> [WHAT IS BEING ASKED]: Scan the records below for the line with "Manage the behavioural and psychological" and the line with "Performances". Repeat those two lines and every line between them exactly, and nothing else.

Data records
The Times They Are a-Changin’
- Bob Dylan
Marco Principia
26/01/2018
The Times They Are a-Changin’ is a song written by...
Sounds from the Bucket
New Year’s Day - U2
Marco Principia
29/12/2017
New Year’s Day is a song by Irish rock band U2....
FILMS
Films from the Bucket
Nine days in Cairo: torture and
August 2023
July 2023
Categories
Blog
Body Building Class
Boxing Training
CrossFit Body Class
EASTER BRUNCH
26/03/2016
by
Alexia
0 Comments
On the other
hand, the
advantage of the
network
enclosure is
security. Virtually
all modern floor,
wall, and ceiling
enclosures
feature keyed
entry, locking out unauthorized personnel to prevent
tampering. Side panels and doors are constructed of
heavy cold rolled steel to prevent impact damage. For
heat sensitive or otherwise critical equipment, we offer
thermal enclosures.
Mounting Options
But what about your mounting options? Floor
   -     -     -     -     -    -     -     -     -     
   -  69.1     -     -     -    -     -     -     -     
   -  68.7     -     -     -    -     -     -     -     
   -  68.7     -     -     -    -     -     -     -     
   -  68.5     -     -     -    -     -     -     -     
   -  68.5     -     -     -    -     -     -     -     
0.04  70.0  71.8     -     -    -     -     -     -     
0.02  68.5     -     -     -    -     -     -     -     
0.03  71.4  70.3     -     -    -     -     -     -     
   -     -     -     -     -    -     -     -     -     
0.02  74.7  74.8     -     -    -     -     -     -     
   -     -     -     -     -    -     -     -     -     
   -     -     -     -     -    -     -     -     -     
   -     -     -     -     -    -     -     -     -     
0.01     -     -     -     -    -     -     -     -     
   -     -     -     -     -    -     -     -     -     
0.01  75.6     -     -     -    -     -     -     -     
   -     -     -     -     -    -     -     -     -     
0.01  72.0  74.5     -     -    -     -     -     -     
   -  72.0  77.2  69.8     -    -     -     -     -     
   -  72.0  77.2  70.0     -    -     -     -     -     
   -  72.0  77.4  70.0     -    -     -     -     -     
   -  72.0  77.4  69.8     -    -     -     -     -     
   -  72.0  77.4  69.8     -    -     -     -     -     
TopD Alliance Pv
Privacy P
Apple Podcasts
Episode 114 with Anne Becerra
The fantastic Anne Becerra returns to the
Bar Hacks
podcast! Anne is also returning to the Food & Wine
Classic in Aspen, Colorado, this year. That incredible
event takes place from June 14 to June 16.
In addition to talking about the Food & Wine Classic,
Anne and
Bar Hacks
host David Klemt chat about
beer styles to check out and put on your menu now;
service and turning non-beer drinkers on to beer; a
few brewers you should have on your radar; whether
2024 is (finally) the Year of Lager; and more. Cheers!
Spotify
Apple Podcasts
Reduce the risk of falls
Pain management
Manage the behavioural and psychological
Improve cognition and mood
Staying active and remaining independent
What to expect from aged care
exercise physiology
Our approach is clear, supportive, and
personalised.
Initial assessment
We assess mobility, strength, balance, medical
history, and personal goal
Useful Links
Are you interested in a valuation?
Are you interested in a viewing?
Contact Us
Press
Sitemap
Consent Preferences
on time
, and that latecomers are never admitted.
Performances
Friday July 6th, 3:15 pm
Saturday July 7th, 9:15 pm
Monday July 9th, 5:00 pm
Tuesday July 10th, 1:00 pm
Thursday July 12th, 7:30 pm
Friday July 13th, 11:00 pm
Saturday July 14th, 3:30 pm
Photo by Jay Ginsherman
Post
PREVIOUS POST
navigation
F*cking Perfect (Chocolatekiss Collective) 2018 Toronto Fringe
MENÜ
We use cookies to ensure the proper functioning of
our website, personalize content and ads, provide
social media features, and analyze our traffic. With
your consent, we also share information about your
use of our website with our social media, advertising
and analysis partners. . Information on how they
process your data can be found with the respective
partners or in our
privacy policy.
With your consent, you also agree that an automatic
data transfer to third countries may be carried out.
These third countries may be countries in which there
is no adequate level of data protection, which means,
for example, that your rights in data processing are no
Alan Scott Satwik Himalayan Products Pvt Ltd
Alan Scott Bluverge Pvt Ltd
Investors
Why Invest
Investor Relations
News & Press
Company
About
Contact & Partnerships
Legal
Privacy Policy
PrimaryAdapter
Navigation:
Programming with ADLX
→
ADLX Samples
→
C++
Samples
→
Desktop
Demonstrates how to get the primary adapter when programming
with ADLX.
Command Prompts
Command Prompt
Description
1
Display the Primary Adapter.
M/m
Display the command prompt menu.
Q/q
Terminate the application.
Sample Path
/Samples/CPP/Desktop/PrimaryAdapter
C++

> [COMPLETED TASK]:
Manage the behavioural and psychological
Improve cognition and mood
Staying active and remaining independent
What to expect from aged care
exercise physiology
Our approach is clear, supportive, and
personalised.
Initial assessment
We assess mobility, strength, balance, medical
history, and personal goal
Useful Links
Are you interested in a valuation?
Are you interested in a viewing?
Contact Us
Press
Sitemap
Consent Preferences
on time
, and that latecomers are never admitted.
Performances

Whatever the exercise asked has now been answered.